= Data shown =

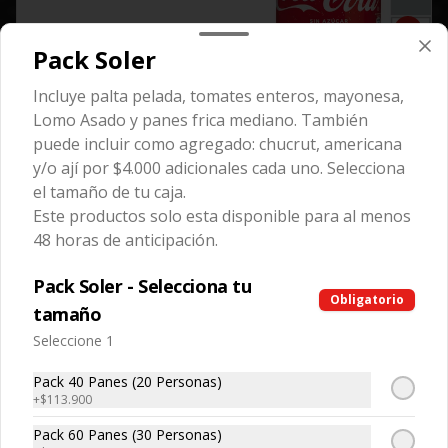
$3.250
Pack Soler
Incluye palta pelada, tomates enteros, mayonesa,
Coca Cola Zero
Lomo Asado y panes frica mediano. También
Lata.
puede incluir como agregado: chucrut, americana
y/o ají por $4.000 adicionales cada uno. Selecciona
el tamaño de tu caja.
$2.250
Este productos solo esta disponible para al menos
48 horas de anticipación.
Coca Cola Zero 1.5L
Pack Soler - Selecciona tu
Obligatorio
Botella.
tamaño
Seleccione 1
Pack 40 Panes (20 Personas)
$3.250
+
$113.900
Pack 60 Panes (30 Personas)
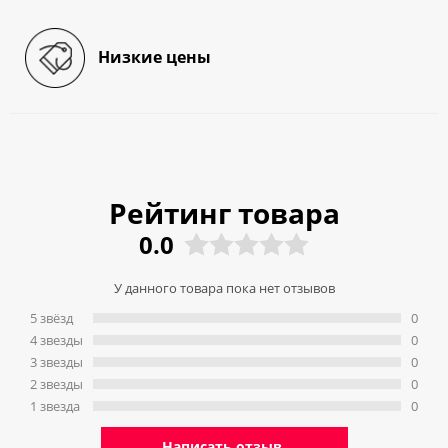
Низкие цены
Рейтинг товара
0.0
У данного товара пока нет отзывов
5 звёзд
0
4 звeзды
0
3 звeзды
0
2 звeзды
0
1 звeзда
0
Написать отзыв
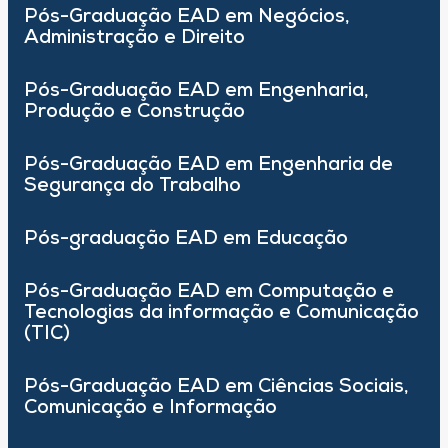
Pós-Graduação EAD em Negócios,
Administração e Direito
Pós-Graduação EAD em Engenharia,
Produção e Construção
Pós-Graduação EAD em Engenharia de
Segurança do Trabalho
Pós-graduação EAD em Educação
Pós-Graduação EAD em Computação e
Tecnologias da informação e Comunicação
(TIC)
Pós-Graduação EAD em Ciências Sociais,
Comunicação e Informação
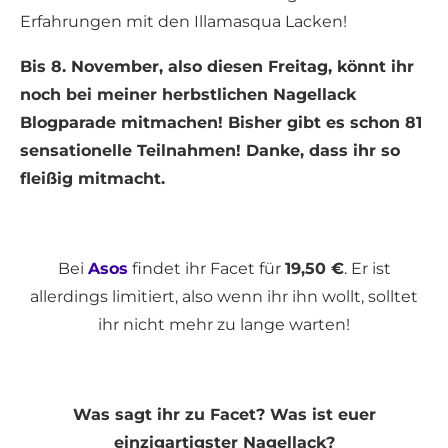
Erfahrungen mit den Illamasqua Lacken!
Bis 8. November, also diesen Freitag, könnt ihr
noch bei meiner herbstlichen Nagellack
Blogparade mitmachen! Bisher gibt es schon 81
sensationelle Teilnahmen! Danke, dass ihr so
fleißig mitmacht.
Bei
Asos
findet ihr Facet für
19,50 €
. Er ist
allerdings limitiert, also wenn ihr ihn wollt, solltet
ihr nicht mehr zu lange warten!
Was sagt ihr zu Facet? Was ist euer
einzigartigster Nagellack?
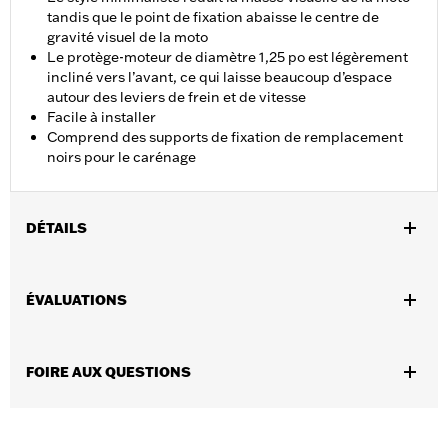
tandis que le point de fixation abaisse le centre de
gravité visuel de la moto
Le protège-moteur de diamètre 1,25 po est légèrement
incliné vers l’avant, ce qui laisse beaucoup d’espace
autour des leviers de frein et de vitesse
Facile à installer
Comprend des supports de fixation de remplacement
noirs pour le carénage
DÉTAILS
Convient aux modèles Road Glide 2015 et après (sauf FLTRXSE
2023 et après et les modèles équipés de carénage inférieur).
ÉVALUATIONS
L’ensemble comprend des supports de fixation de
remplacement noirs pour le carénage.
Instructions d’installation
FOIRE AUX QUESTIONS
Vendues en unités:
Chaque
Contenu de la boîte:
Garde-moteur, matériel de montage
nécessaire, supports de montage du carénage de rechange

= What you have to do =
Your copy of the records must be exact and must contain no pictures.

= Exercise answer =
$3.250
Pack Soler
Incluye palta pelada, tomates enteros, mayonesa,
Coca Cola Zero
Lomo Asado y panes frica mediano. También
Lata.
puede incluir como agregado: chucrut, americana
y/o ají por $4.000 adicionales cada uno. Selecciona
el tamaño de tu caja.
$2.250
Este productos solo esta disponible para al menos
48 horas de anticipación.
Coca Cola Zero 1.5L
Pack Soler - Selecciona tu
Obligatorio
Botella.
tamaño
Seleccione 1
Pack 40 Panes (20 Personas)
$3.250
+
$113.900
Pack 60 Panes (30 Personas)
Низкие цены
Рейтинг товара
0.0
У данного товара пока нет отзывов
5 звёзд
0
4 звeзды
0
3 звeзды
0
2 звeзды
0
1 звeзда
0
Написать отзыв
Pós-Graduação EAD em Negócios,
Administração e Direito
Pós-Graduação EAD em Engenharia,
Produção e Construção
Pós-Graduação EAD em Engenharia de
Segurança do Trabalho
Pós-graduação EAD em Educação
Pós-Graduação EAD em Computação e
Tecnologias da informação e Comunicação
(TIC)
Pós-Graduação EAD em Ciências Sociais,
Comunicação e Informação
Erfahrungen mit den Illamasqua Lacken!
Bis 8. November, also diesen Freitag, könnt ihr
noch bei meiner herbstlichen Nagellack
Blogparade mitmachen! Bisher gibt es schon 81
sensationelle Teilnahmen! Danke, dass ihr so
fleißig mitmacht.
Bei
Asos
findet ihr Facet für
19,50 €
. Er ist
allerdings limitiert, also wenn ihr ihn wollt, solltet
ihr nicht mehr zu lange warten!
Was sagt ihr zu Facet? Was ist euer
einzigartigster Nagellack?
tandis que le point de fixation abaisse le centre de
gravité visuel de la moto
Le protège-moteur de diamètre 1,25 po est légèrement
incliné vers l’avant, ce qui laisse beaucoup d’espace
autour des leviers de frein et de vitesse
Facile à installer
Comprend des supports de fixation de remplacement
noirs pour le carénage
DÉTAILS
Convient aux modèles Road Glide 2015 et après (sauf FLTRXSE
2023 et après et les modèles équipés de carénage inférieur).
ÉVALUATIONS
L’ensemble comprend des supports de fixation de
remplacement noirs pour le carénage.
Instructions d’installation
FOIRE AUX QUESTIONS
Vendues en unités:
Chaque
Contenu de la boîte:
Garde-moteur, matériel de montage
nécessaire, supports de montage du carénage de rechange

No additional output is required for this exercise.